Mas também sabe o valor de ser uma mulher independente. Mãe de Tomás, 23, João, 18 – da união com Pereio – e Rafael, 8, do casamento com Mascarenhas, ela mora sozinha com os filhos e lembra que não foram poucas as vezes em que precisou exercer o papel de pai e mãe ao mesmo tempo. Uma delas foi em 1984, quando Cissa entrou com uma ação na Justiça contra Paulo César Pereio para que ele pagasse a pensão alimentícia dos filhos. Hoje, os dois são amigos. “Outro dia ele fez uma serenata debaixo da minha janela”, conta.

Cissa Guimarães está feliz com sua volta às novelas mas já tem planos para quando terminar O Clone.
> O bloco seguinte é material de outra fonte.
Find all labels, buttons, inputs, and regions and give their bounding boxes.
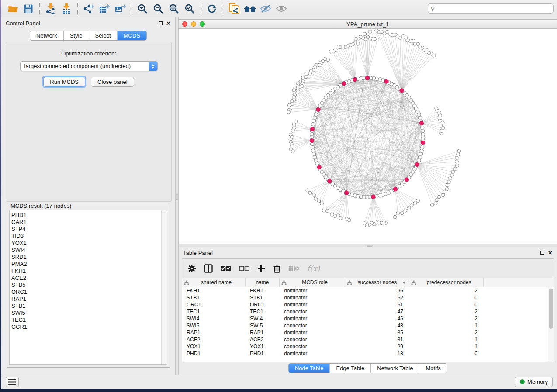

Quer comandar um programa destinado ao público jovem. “É tipo um Caderno 2, com entretenimento e diversão”, diz, referindo-se ao programa exibido pela Rede Brasil. Enquanto isso, Cissa continua viajando nos fins de semana para seu sítio, em Secretário, na região serrana do Rio. Orgulhosa, ela conta que construiu o sítio sozinha e que o lugar virou uma espécie de refúgio para ela e os filhos. “Hoje estou aprendendo a lidar com a minha solidão mais pura. Enfim, descobri o prazer do ócio”, diz.